» **REQUIRED ACTION**: Transcribe the records below exactly as they appear, omitting any pictures.

BEGIN SUPPLIED DATA

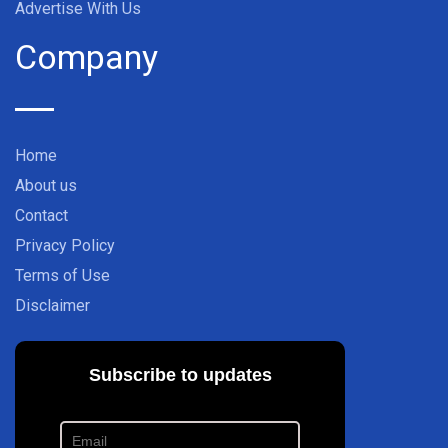
Advertise With Us
Company
Home
About us
Contact
Privacy Policy
Terms of Use
Disclaimer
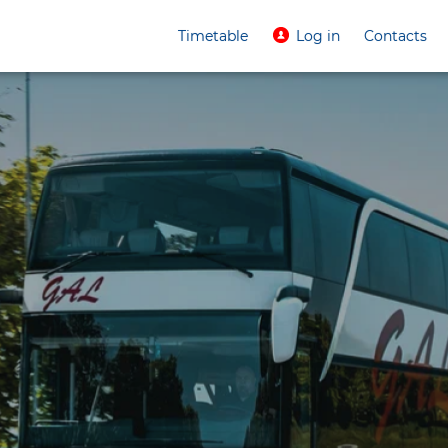
Timetable
Log in
Contacts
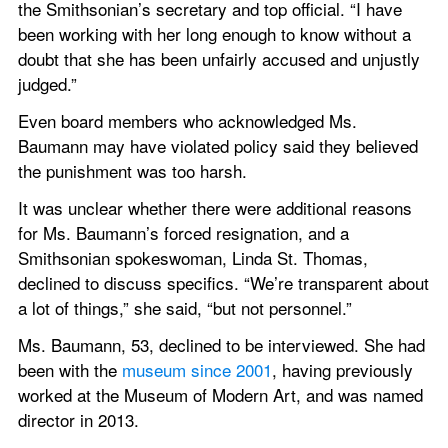
the Smithsonian’s secretary and top official. “I have 
been working with her long enough to know without a 
doubt that she has been unfairly accused and unjustly 
judged.”
Even board members who acknowledged Ms. 
Baumann may have violated policy said they believed 
the punishment was too harsh.
It was unclear whether there were additional reasons 
for Ms. Baumann’s forced resignation, and a 
Smithsonian spokeswoman, Linda St. Thomas, 
declined to discuss specifics. “We’re transparent about 
a lot of things,” she said, “but not personnel.”
Ms. Baumann, 53, declined to be interviewed. She had 
been with the 
museum since 2001
, having previously 
worked at the Museum of Modern Art, and was named 
director in 2013.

END SUPPLIED DATA

» **RESPONSE TO THIS EXERCISE**:
Advertise With Us
Company
Home
About us
Contact
Privacy Policy
Terms of Use
Disclaimer
Timetable
Log in
Contacts
the Smithsonian’s secretary and top official. “I have 
been working with her long enough to know without a 
doubt that she has been unfairly accused and unjustly 
judged.”
Even board members who acknowledged Ms. 
Baumann may have violated policy said they believed 
the punishment was too harsh.
It was unclear whether there were additional reasons 
for Ms. Baumann’s forced resignation, and a 
Smithsonian spokeswoman, Linda St. Thomas, 
declined to discuss specifics. “We’re transparent about 
a lot of things,” she said, “but not personnel.”
Ms. Baumann, 53, declined to be interviewed. She had 
been with the 
museum since 2001
, having previously 
worked at the Museum of Modern Art, and was named 
director in 2013.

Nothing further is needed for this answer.